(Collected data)
========================

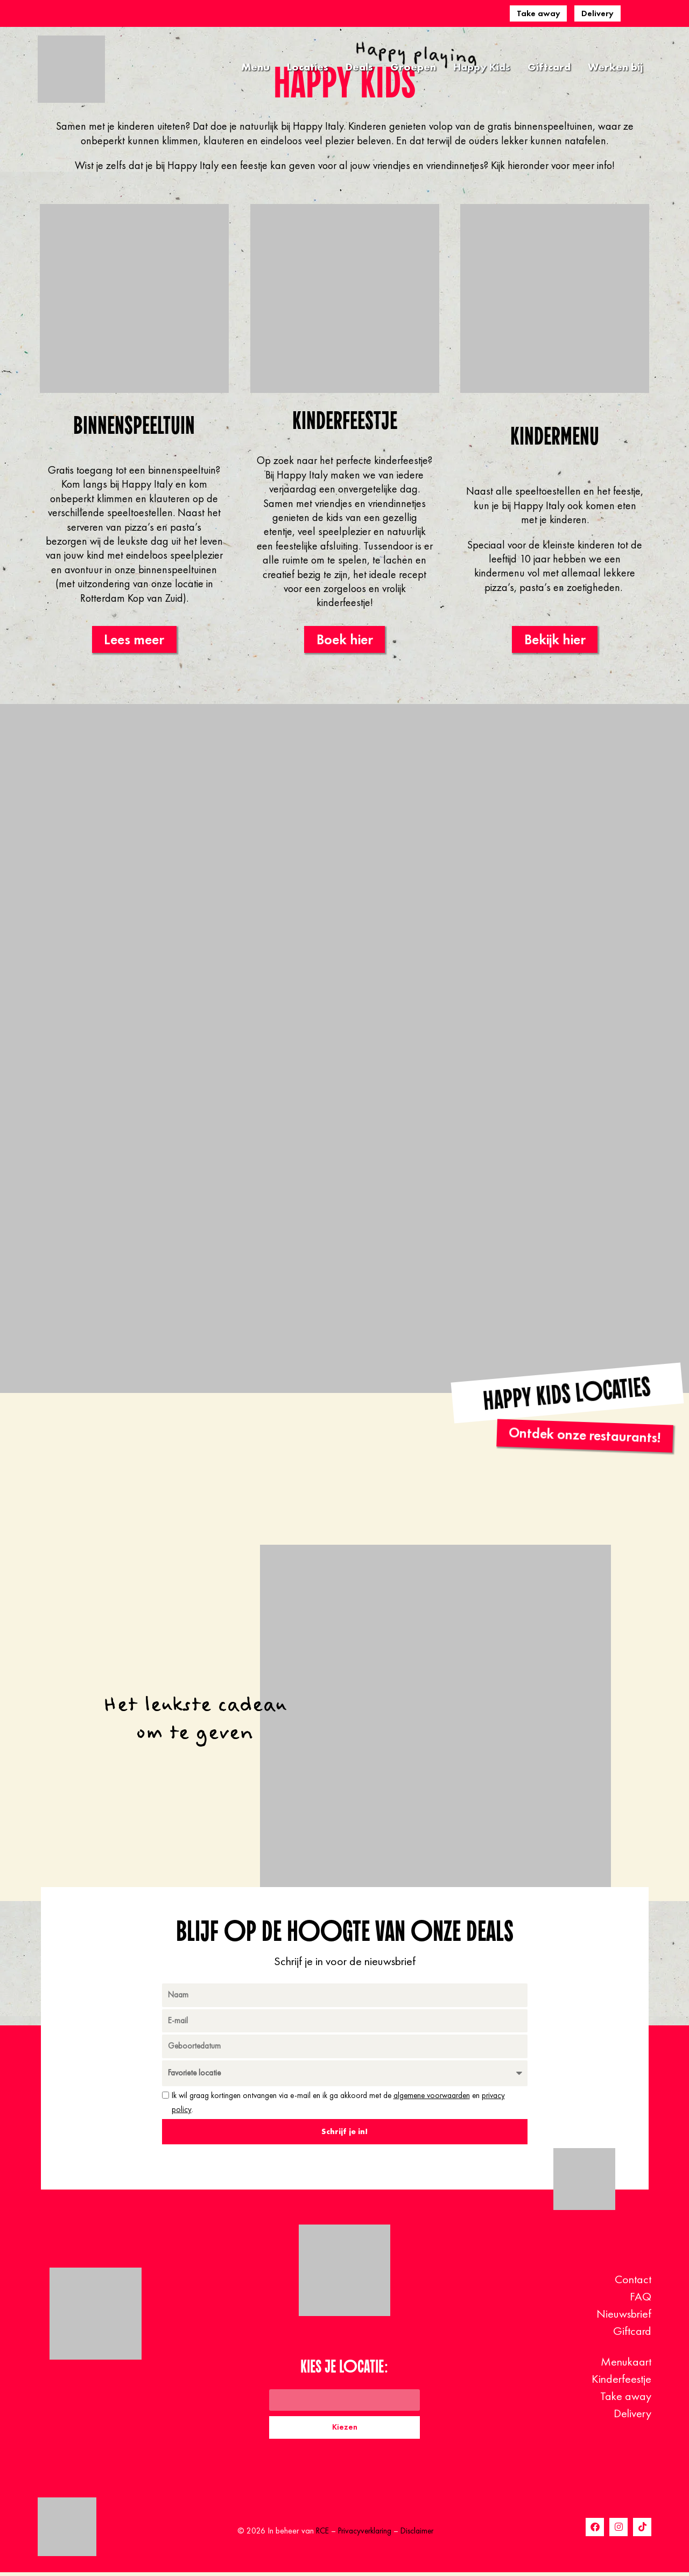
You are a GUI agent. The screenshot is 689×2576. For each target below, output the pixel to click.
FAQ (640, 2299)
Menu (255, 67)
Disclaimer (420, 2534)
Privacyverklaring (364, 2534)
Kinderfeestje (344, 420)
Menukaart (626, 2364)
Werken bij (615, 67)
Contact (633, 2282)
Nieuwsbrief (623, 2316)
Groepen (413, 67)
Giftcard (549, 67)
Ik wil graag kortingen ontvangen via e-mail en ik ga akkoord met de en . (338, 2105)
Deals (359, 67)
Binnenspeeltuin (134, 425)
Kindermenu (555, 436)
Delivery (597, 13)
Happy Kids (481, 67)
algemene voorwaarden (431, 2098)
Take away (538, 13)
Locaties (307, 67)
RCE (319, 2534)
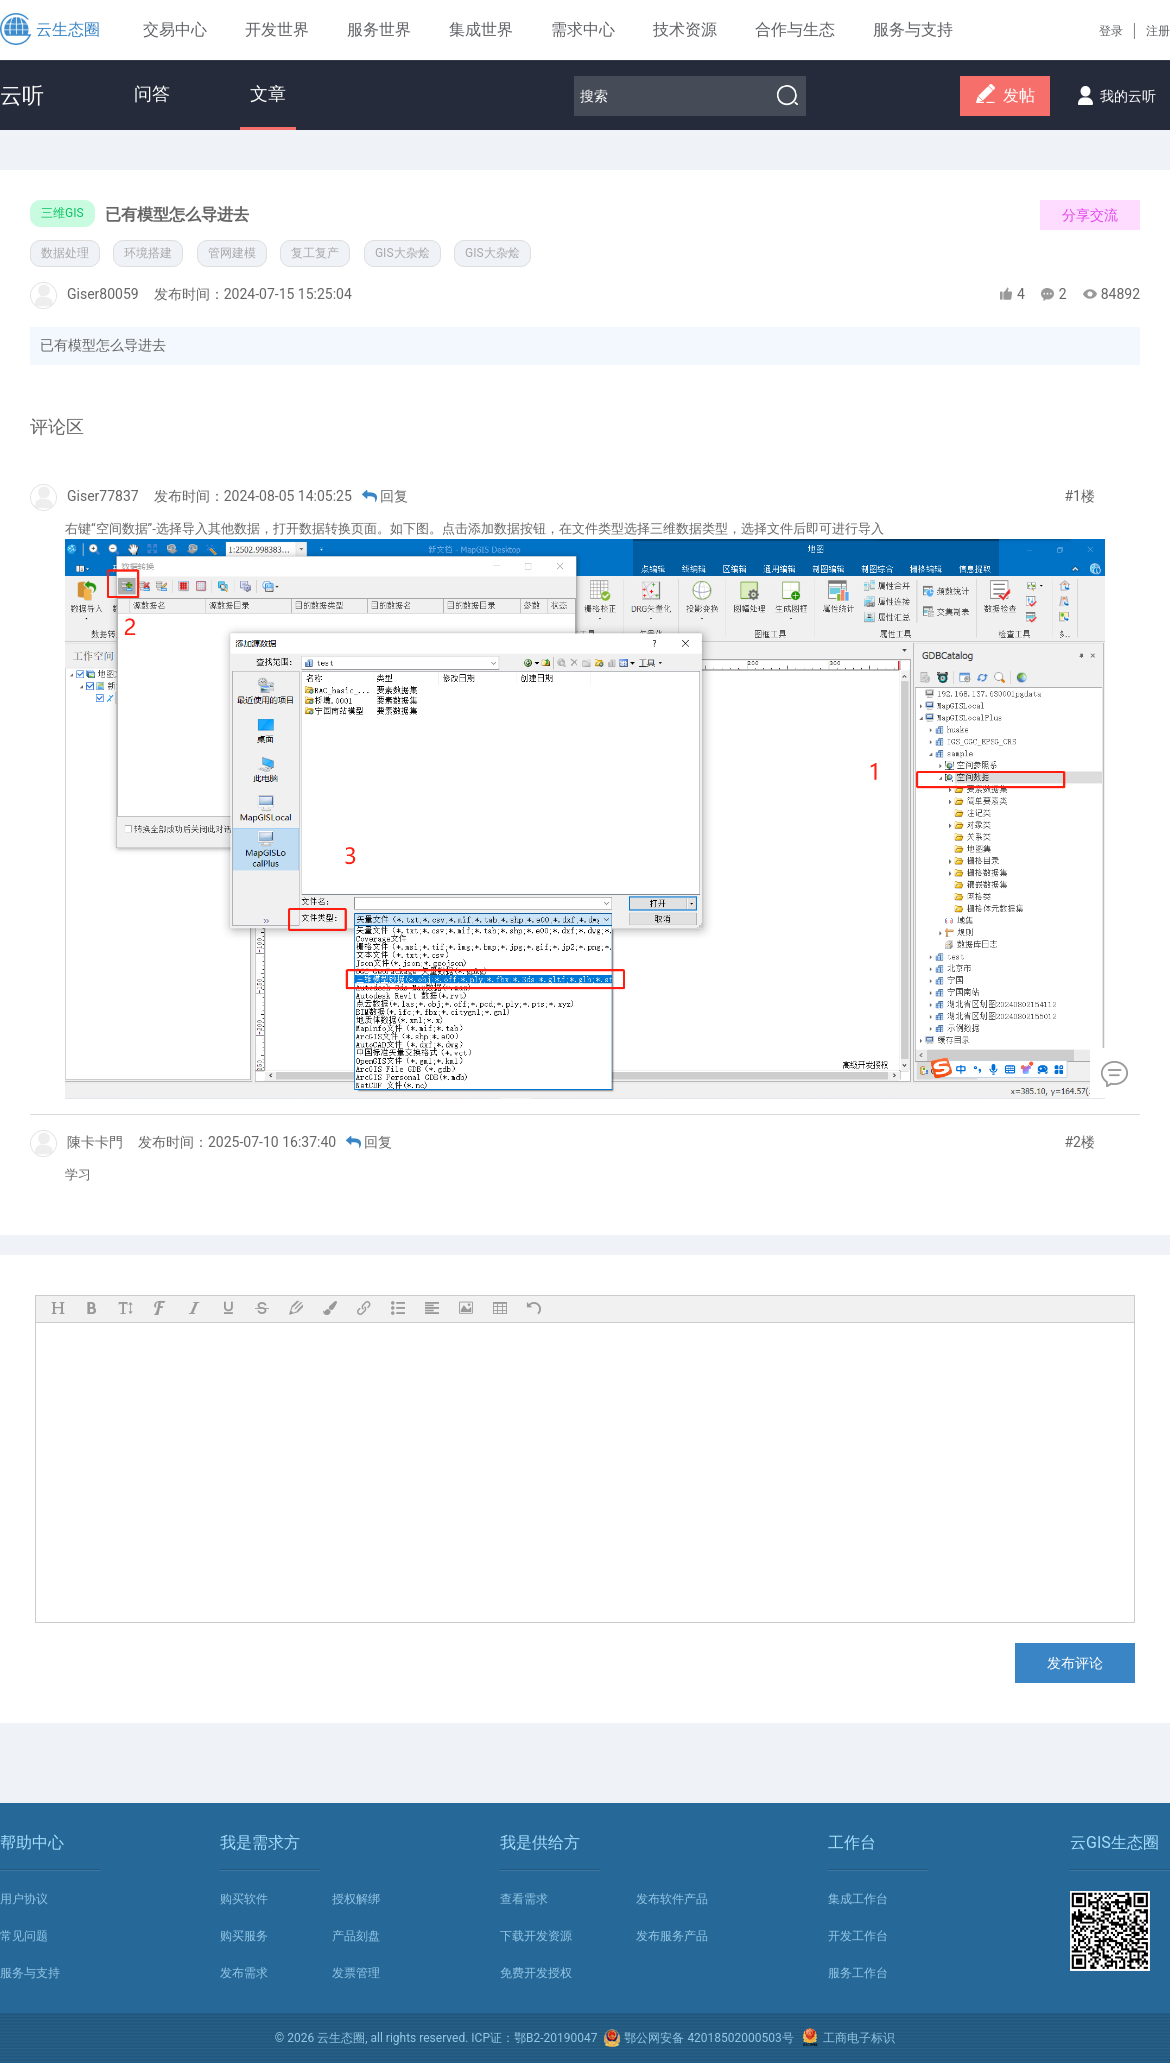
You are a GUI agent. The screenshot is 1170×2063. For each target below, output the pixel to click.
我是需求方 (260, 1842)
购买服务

========================

### Your objective
Leaving out the pictures, please transcribe exactly the lines from the one that holds "Take away (538, 13)" through the last line of the entries above, both included.

### Answer to the exercise
Take away (538, 13)
Locaties (307, 67)
RCE (319, 2534)
You are a GUI agent. The screenshot is 1170×2063. For each target below, output the pixel to click.
我是需求方 (260, 1842)
购买服务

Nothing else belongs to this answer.